Une rotation brutale de la tête et du cou chez les humains ou les animaux peut en effet déchirer l'enveloppe de ces vaisseaux qui alimentent le cerveau en sang, et provoquer la formation de caillots responsables d'embolies ou d'attaques cérébrales.
Réservoirs de sang
Recourant à des angiographies et des scanners, ces chercheurs ont examiné l'anatomie de plusieurs dizaines de hiboux morts de cause naturelle et découvert plusieurs adaptations biologiques permettant cette rotation extrême. Tout d'abord la souplesse de son cou s'explique par le fait que le hibou possède quatorze vertèbres cervicales pour sept chez l'homme.
De plus, ses deux artères carotides se situent au centre du cou, et pas sur les côtés comme chez les humains et nombre d'animaux.
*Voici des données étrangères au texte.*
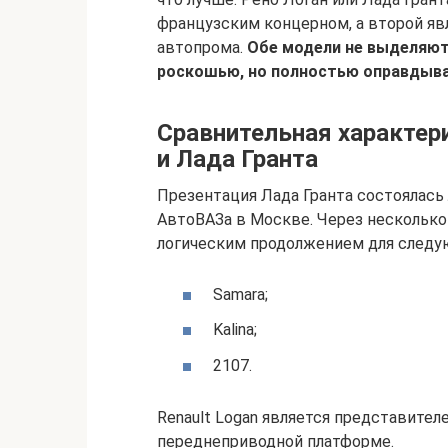
французским концерном, а второй яв
автопрома.
Обе модели не выделяют
роскошью, но полностью оправдыва
Сравнительная характер
и Лада Гранта
Презентация Лада Гранта состоялась
АвтоВАЗа в Москве. Через несколько
логическим продолжением для следу
Samara;
Kalina;
2107.
Renault Logan является представител
переднеприводной платформе.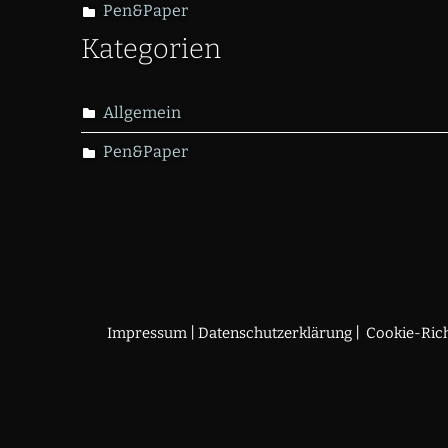
Pen&Paper
Kategorien
Allgemein
Pen&Paper
|
|
Impressum
Datenschutzerklärung
Cookie-Rich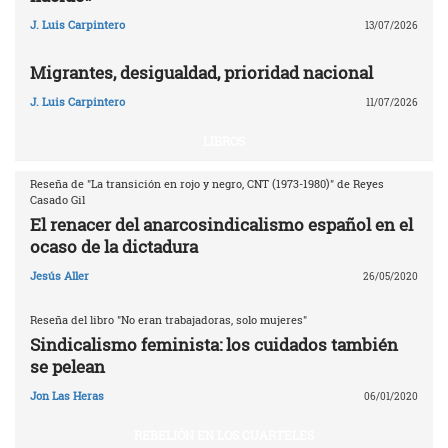
J. Luis Carpintero
13/07/2026
Migrantes, desigualdad, prioridad nacional
J. Luis Carpintero
11/07/2026
LIBROS
Reseña de "La transición en rojo y negro, CNT (1973-1980)" de Reyes
Casado Gil
El renacer del anarcosindicalismo español en el
ocaso de la dictadura
Jesús Aller
26/05/2020
Reseña del libro "No eran trabajadoras, solo mujeres"
Sindicalismo feminista: los cuidados también
se pelean
Jon Las Heras
06/01/2020
REBELIÓN EN LOS CUARTELES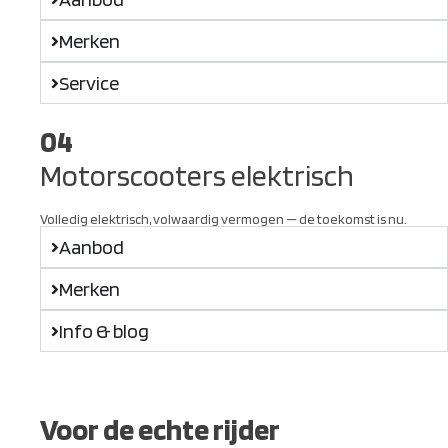
Merken
Service
04
Motorscooters elektrisch
Volledig elektrisch, volwaardig vermogen — de toekomst is nu.
Aanbod
Merken
Info & blog
Voor de echte rijder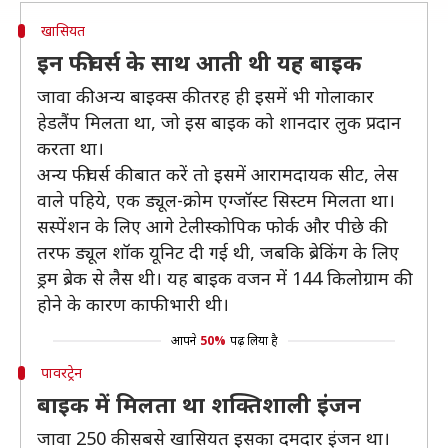
खासियत
इन फीचर्स के साथ आती थी यह बाइक
जावा की अन्य बाइक्स की तरह ही इसमें भी गोलाकार
हेडलैंप मिलता था, जो इस बाइक को शानदार लुक प्रदान
करता था।
अन्य फीचर्स की बात करें तो इसमें आरामदायक सीट, लेस
वाले पहिये, एक ड्यूल-क्रोम एग्जॉस्ट सिस्टम मिलता था।
सस्पेंशन के लिए आगे टेलीस्कोपिक फोर्क और पीछे की
तरफ ड्यूल शॉक यूनिट दी गई थी, जबकि ब्रेकिंग के लिए
ड्रम ब्रेक से लैस थी। यह बाइक वजन में 144 किलोग्राम की
होने के कारण काफी भारी थी।
आपने
50%
पढ़ लिया है
पावरट्रेन
बाइक में मिलता था शक्तिशाली इंजन
जावा 250 की सबसे खासियत इसका दमदार इंजन था।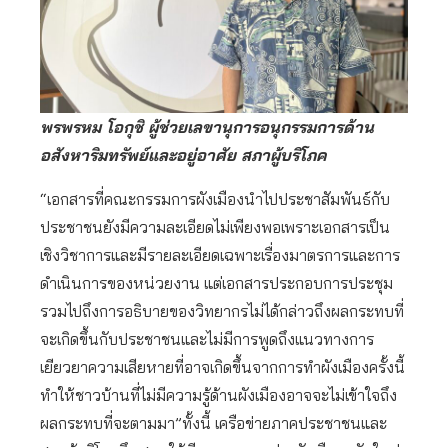
พรพรหม โอกุชิ ผู้ช่วยเลขานุการอนุกรรมการด้าน
อสังหาริมทรัพย์และอยู่อาศัย สภาผู้บริโภค
“เอกสารที่คณะกรรมการผังเมืองนำไปประชาสัมพันธ์กับ
ประชาชนยังมีความละเอียดไม่เพียงพอเพราะเอกสารเป็น
เชิงวิชาการและมีรายละเอียดเฉพาะเรื่องมาตรการและการ
ดำเนินการของหน่วยงาน แต่เอกสารประกอบการประชุม
รวมไปถึงการอธิบายของวิทยากรไม่ได้กล่าวถึงผลกระทบที่
จะเกิดขึ้นกับประชาชนและไม่มีการพูดถึงแนวทางการ
เยียวยาความเสียหายที่อาจเกิดขึ้นจากการทำผังเมืองครั้งนี้
ทำให้ชาวบ้านที่ไม่มีความรู้ด้านผังเมืองอาจจะไม่เข้าใจถึง
ผลกระทบที่จะตามมา”ทั้งนี้ เครือข่ายภาคประชาชนและ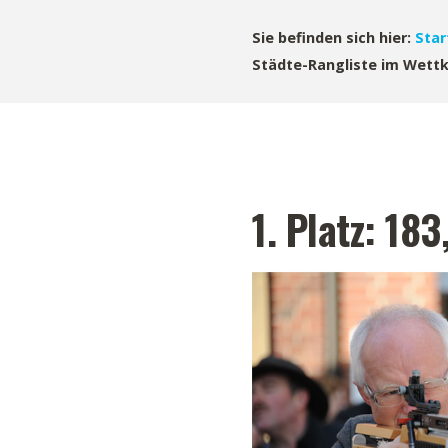
Sie befinden sich hier:
Star
Städte-Rangliste im Wettk
1. Platz: 18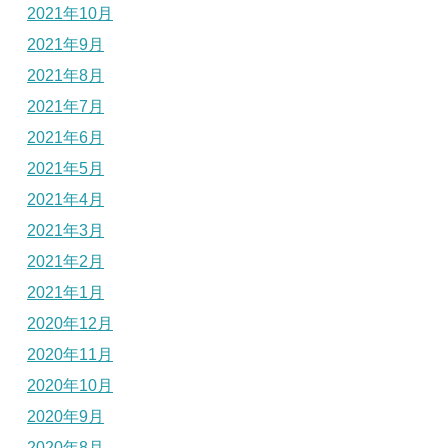
2021年10月
2021年9月
2021年8月
2021年7月
2021年6月
2021年5月
2021年4月
2021年3月
2021年2月
2021年1月
2020年12月
2020年11月
2020年10月
2020年9月
2020年8月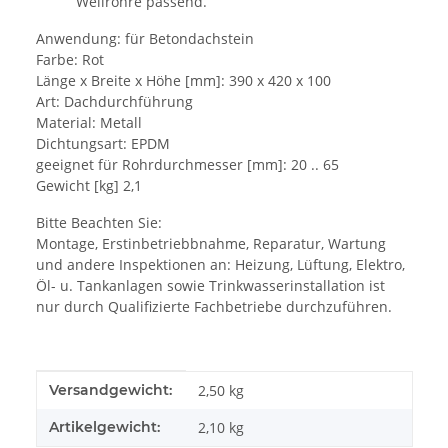
Wellrohre passend.
Anwendung: für Betondachstein
Farbe: Rot
Länge x Breite x Höhe [mm]: 390 x 420 x 100
Art: Dachdurchführung
Material: Metall
Dichtungsart: EPDM
geeignet für Rohrdurchmesser [mm]: 20 .. 65
Gewicht [kg] 2,1
Bitte Beachten Sie:
Montage, Erstinbetriebbnahme, Reparatur, Wartung
und andere Inspektionen an: Heizung, Lüftung, Elektro,
Öl- u. Tankanlagen sowie Trinkwasserinstallation ist
nur durch Qualifizierte Fachbetriebe durchzuführen.
Produkteigenschaft
Wert
Versandgewicht:
2,50 kg
Artikelgewicht:
2,10
kg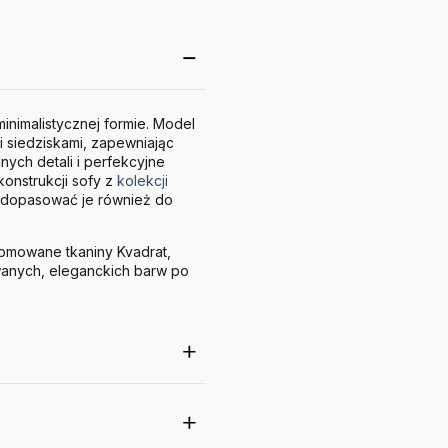
inimalistycznej formie. Model
i siedziskami, zapewniając
ych detali i perfekcyjne
konstrukcji sofy z
kolekcji
a dopasować je również do
nomowane tkaniny Kvadrat,
wanych, eleganckich barw po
Le diamètre des carotides des hiboux ne se rétrécit pas en traversant le cou, mais s'élargit même à la base de la tête, juste au-dessous de l'os de la mâchoire formant des réservoirs de sang qui aident à assurer le flux sanguin lors de rotations extrêmes de la tête.
En outre, les conduits osseux où se trouvent les artères vertébrales de ces oiseaux sont environ dix fois plus larges en diamètre, un espace qui se remplit d'air et forme une poche de protection. Or, chez les humains, ces canaux ont un diamètre très proche de celui des artères qu'ils contiennent. Enfin, les hiboux ont de petits vaisseaux reliant les artères carotides et vertébrales, un peu comme des dérivations qui permettent une circulation ininterrompue du sang dans le cerveau en cas de blocage dans l'une de ces artères.